» **Given data**
================
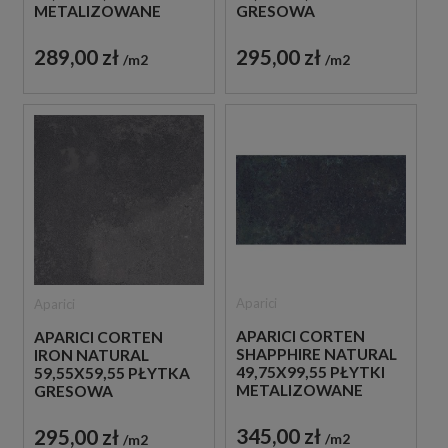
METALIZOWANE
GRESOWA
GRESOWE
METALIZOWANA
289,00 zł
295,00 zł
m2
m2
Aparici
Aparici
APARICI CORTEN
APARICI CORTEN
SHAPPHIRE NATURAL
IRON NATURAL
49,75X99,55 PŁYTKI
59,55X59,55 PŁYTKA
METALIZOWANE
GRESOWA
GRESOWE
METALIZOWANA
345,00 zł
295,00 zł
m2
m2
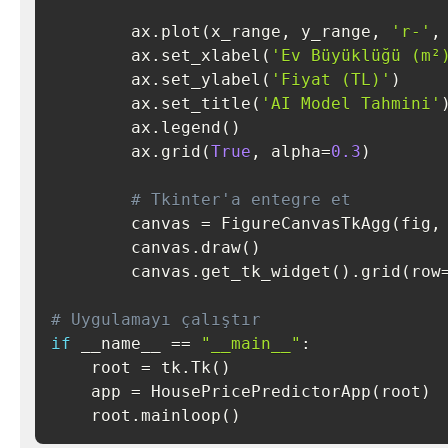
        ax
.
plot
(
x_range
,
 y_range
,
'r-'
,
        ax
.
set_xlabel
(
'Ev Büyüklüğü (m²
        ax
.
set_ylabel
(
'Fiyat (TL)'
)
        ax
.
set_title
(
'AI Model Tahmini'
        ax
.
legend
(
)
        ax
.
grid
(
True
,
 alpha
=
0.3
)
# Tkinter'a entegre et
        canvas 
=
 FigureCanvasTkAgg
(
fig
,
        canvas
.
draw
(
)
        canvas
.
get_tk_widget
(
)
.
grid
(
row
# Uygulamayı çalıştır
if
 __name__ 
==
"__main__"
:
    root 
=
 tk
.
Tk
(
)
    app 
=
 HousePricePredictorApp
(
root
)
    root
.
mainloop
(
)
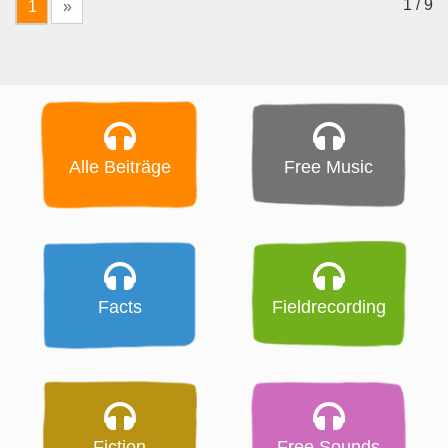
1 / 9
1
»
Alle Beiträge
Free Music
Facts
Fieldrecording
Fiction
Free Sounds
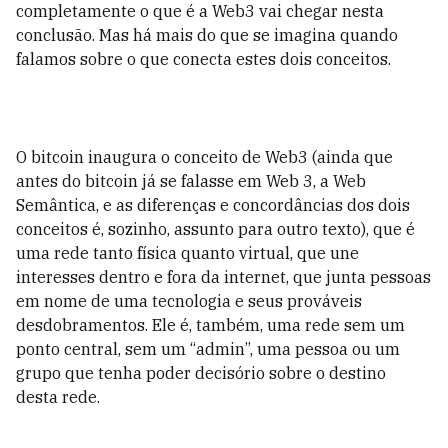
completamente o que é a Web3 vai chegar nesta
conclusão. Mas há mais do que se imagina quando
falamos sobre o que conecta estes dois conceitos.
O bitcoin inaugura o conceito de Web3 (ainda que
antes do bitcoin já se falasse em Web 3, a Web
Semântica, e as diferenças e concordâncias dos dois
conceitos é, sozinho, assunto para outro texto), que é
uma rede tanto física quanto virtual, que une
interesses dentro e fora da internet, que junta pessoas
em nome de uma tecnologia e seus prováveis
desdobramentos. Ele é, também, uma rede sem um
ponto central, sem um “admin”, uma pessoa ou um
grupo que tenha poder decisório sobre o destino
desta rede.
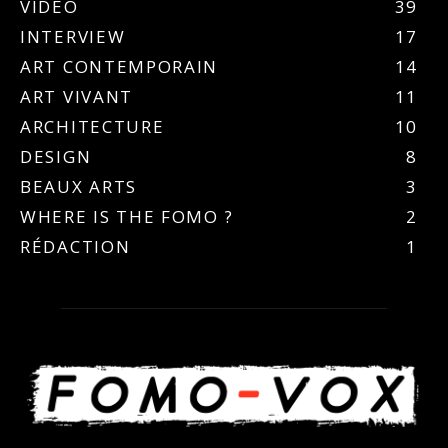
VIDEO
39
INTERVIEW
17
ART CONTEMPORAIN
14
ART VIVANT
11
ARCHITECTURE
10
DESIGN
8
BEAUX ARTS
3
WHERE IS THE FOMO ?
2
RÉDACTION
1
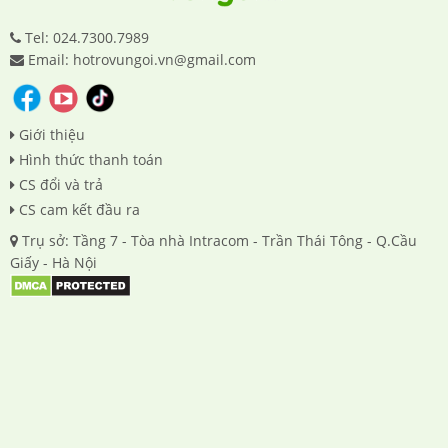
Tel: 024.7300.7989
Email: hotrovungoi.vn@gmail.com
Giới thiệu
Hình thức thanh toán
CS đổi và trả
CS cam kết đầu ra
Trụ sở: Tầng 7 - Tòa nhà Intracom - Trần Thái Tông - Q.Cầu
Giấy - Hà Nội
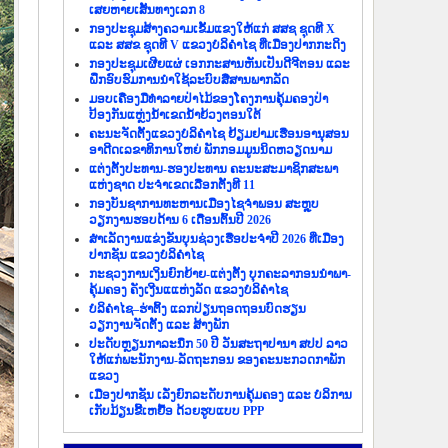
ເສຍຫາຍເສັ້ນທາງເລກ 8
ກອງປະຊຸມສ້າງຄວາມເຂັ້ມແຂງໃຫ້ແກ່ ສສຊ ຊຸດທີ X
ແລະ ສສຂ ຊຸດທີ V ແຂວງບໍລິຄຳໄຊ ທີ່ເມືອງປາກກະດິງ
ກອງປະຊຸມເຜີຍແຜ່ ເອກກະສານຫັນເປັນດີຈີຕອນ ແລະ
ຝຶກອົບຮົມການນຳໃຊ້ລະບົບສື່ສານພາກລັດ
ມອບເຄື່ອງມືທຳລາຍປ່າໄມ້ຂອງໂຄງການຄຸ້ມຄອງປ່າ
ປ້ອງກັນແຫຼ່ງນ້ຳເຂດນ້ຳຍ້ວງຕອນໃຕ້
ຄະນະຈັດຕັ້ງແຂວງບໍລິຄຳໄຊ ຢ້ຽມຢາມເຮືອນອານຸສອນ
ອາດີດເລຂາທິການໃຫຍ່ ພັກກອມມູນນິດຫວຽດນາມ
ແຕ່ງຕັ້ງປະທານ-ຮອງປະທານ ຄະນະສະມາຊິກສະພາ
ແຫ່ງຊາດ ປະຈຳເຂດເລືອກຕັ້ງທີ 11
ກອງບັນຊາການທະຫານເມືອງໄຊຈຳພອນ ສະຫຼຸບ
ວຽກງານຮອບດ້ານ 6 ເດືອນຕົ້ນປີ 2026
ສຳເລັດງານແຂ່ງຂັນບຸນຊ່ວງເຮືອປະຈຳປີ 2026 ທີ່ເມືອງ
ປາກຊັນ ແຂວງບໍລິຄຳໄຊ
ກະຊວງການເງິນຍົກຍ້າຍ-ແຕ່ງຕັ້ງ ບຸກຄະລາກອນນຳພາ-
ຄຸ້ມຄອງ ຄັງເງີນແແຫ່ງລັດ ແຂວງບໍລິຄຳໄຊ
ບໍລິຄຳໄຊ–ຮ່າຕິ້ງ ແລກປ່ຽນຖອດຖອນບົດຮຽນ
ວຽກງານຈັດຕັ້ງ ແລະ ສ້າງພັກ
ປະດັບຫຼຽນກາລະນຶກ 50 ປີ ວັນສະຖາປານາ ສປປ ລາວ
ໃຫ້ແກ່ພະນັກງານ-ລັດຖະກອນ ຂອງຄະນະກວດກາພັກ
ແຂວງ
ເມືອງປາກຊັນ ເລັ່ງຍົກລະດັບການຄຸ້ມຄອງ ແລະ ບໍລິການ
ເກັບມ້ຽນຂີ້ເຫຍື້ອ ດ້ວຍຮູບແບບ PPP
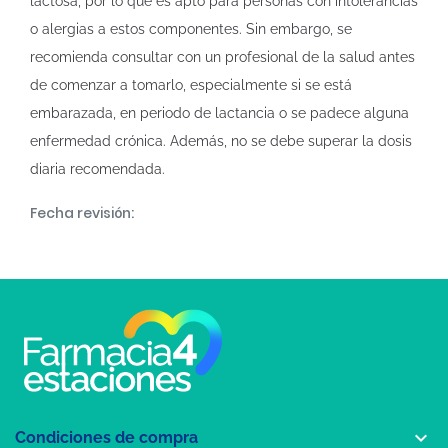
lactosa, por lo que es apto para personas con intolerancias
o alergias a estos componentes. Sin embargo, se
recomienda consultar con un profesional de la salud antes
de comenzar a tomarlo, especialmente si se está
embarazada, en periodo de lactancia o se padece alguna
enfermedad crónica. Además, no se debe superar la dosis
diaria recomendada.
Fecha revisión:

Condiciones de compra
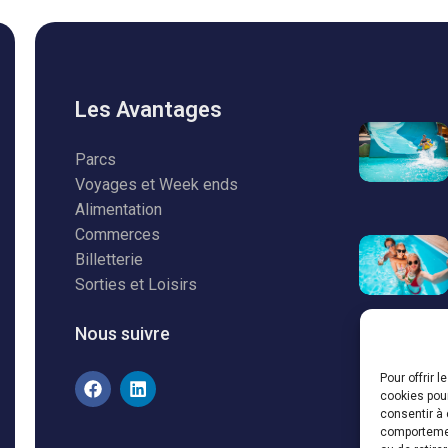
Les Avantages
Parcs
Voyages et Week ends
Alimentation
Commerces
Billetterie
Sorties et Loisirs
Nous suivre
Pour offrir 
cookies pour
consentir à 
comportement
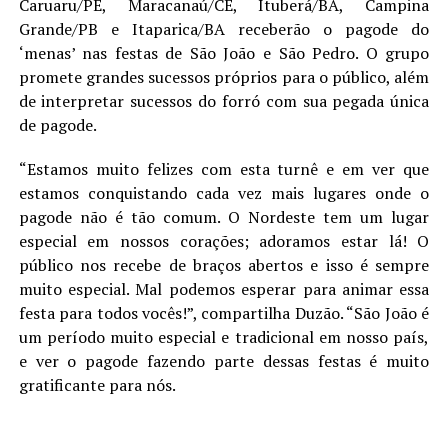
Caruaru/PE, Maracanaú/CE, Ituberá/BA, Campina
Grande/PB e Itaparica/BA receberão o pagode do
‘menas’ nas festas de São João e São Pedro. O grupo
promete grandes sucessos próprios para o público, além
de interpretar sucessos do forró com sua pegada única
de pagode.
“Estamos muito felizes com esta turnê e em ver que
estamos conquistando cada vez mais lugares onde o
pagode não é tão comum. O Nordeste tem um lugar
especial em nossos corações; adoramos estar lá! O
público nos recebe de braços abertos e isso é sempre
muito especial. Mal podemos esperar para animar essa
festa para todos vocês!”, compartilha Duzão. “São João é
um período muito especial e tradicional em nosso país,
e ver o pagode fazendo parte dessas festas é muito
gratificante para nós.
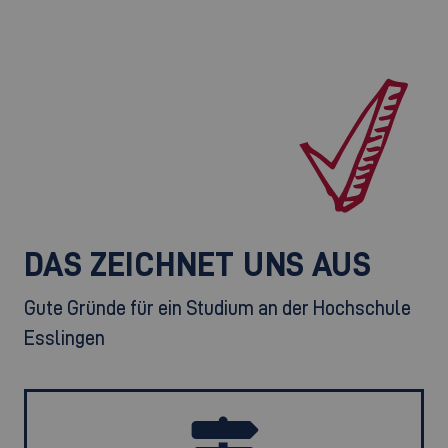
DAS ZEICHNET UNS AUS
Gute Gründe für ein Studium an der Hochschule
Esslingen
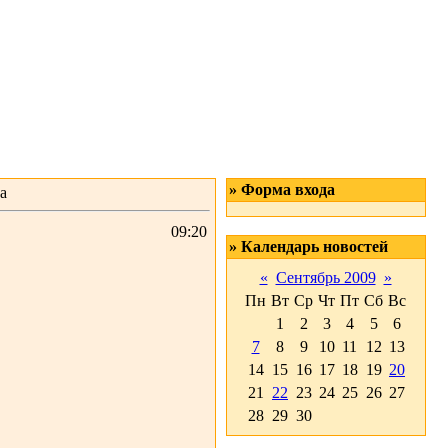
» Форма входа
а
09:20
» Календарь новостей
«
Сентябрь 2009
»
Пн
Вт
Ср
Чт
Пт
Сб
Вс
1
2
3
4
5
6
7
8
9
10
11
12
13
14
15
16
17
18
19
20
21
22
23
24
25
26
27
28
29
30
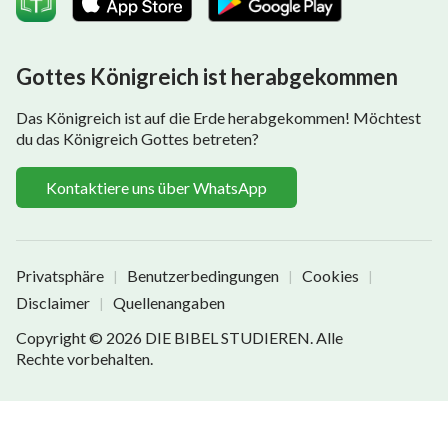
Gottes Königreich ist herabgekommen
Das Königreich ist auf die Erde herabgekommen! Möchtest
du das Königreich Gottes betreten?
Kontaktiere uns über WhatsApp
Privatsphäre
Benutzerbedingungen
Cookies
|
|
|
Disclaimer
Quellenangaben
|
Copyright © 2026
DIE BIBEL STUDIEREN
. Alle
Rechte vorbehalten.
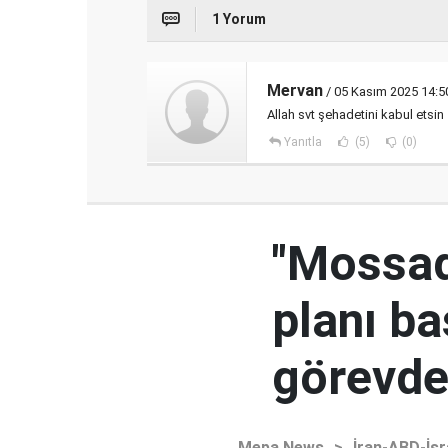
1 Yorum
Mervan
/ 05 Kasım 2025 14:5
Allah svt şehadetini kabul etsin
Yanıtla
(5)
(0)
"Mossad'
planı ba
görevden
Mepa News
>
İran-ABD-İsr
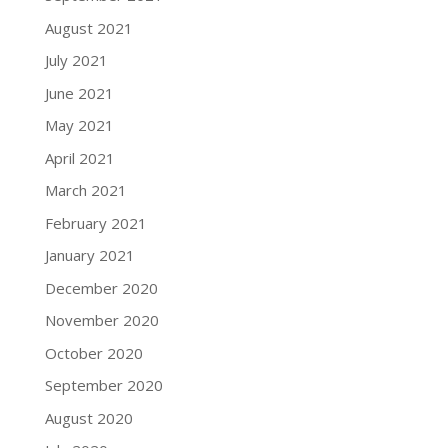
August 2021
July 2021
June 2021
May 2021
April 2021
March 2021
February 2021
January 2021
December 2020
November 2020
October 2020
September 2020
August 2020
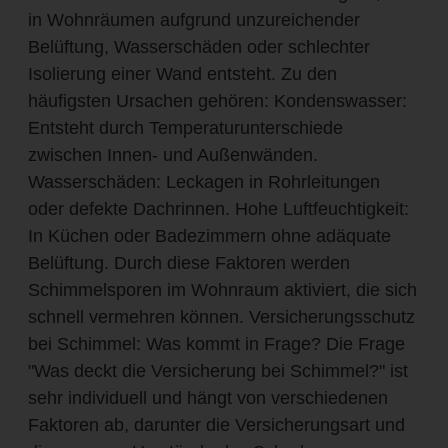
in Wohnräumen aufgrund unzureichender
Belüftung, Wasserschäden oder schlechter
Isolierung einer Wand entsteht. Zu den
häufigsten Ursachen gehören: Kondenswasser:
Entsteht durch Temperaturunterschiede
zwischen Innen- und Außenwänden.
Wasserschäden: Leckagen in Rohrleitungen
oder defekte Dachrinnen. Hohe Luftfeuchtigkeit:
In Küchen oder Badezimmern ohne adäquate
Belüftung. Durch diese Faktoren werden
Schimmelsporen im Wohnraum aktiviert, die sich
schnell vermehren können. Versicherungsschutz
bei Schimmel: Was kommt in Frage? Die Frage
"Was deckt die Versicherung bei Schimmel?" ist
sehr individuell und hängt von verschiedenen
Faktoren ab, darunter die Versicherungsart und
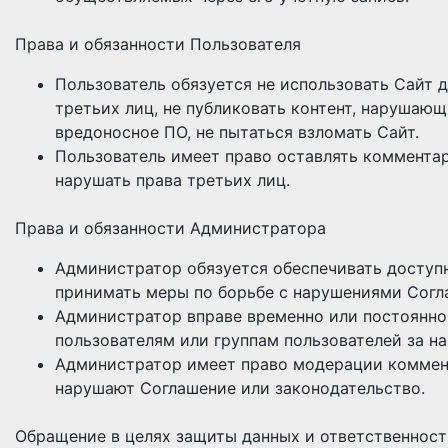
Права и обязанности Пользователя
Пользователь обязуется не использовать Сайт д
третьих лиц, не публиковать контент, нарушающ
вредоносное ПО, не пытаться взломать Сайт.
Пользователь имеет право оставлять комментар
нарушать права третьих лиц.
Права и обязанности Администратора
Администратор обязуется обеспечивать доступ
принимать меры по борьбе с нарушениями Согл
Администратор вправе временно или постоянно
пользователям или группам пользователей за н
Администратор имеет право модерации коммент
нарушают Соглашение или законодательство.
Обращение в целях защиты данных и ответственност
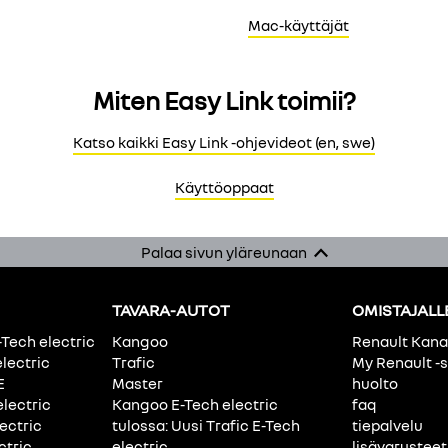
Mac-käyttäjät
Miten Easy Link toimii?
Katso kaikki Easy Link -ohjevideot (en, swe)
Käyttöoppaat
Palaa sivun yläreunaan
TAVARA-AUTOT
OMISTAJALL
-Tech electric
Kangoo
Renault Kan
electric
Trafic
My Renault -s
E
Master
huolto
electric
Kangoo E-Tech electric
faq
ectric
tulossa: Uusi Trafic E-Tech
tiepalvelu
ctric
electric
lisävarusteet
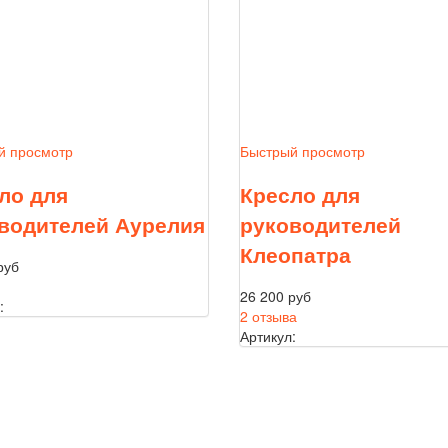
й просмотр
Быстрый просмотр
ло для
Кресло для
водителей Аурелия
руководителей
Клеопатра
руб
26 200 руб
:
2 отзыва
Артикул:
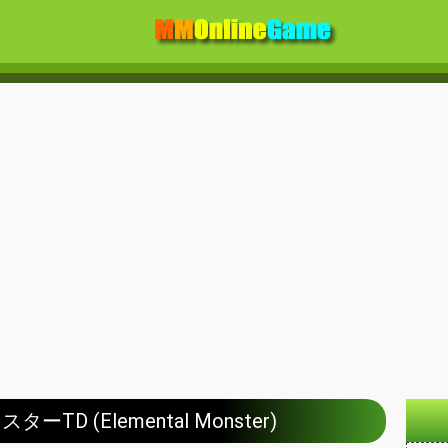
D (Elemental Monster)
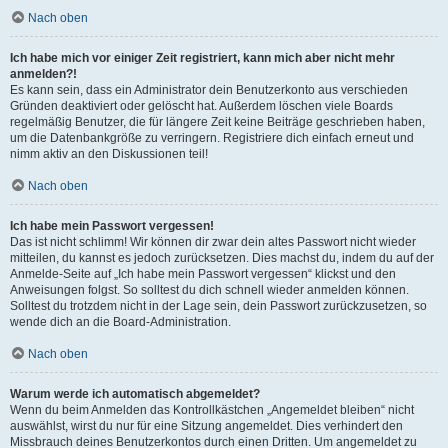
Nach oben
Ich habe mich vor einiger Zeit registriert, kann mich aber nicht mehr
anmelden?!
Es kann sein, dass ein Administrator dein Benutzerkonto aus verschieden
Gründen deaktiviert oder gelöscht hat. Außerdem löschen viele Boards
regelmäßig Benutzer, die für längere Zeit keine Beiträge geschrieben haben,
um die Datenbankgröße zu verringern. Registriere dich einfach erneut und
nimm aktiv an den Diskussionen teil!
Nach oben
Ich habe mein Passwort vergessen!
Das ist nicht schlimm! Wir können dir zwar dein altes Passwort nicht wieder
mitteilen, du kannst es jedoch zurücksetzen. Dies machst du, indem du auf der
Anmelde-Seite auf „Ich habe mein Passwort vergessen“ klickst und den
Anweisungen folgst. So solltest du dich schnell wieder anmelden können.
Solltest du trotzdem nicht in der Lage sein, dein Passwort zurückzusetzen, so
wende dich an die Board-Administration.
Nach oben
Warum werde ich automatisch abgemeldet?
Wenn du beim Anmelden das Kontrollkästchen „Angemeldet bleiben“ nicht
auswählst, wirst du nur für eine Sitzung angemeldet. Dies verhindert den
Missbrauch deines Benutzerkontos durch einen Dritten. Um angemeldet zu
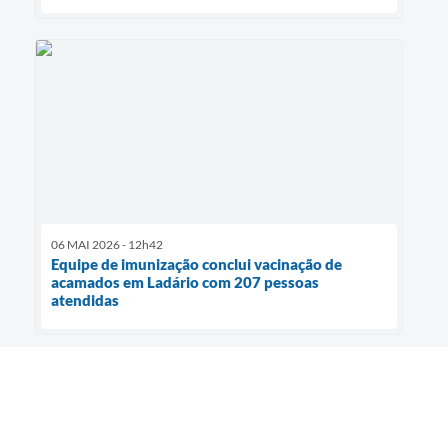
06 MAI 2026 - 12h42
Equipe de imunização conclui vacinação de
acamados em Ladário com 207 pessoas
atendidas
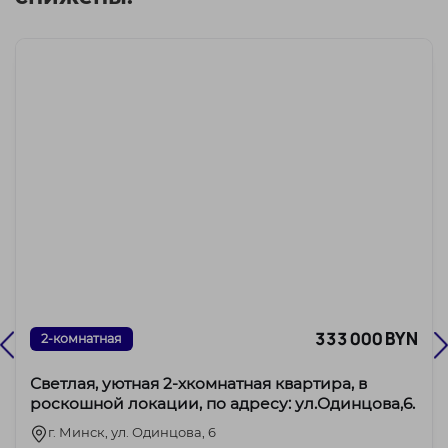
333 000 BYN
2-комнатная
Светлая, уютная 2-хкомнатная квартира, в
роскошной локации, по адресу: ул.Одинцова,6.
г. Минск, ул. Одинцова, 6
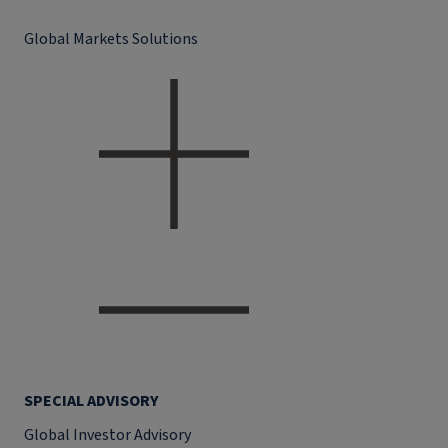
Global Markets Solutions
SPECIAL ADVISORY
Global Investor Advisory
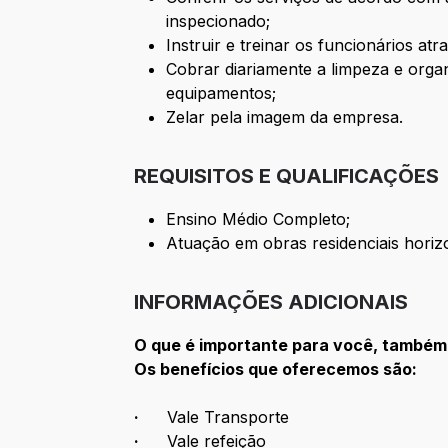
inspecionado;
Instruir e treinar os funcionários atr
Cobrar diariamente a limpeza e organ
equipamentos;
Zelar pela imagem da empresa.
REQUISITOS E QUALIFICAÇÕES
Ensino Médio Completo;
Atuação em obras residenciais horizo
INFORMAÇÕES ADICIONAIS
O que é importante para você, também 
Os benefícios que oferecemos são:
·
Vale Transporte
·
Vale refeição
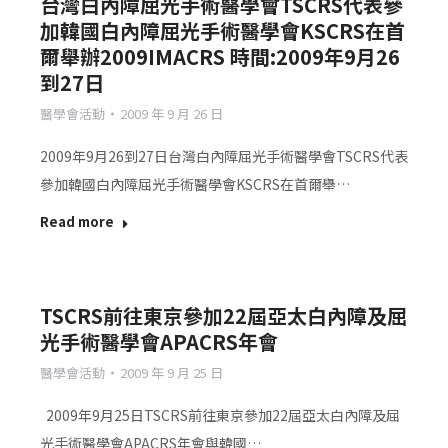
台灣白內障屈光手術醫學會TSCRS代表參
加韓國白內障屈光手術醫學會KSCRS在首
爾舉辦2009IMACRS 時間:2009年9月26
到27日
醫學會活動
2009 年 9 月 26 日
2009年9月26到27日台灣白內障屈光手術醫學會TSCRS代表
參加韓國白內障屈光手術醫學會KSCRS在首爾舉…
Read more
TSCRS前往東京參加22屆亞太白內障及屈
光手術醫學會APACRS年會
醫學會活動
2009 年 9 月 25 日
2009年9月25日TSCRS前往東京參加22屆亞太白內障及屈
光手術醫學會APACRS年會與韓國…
================
» **What to produce**
Referring to the material above, set down exactly the lines between the line with "regelmäßig Benutzer, die" and the line with "auswählst, wirst du", inclusive, and no other lines.

» **Finished task**
regelmäßig Benutzer, die für längere Zeit keine Beiträge geschrieben haben,
um die Datenbankgröße zu verringern. Registriere dich einfach erneut und
nimm aktiv an den Diskussionen teil!
Nach oben
Ich habe mein Passwort vergessen!
Das ist nicht schlimm! Wir können dir zwar dein altes Passwort nicht wieder
mitteilen, du kannst es jedoch zurücksetzen. Dies machst du, indem du auf der
Anmelde-Seite auf „Ich habe mein Passwort vergessen“ klickst und den
Anweisungen folgst. So solltest du dich schnell wieder anmelden können.
Solltest du trotzdem nicht in der Lage sein, dein Passwort zurückzusetzen, so
wende dich an die Board-Administration.
Nach oben
Warum werde ich automatisch abgemeldet?
Wenn du beim Anmelden das Kontrollkästchen „Angemeldet bleiben“ nicht
auswählst, wirst du nur für eine Sitzung angemeldet. Dies verhindert den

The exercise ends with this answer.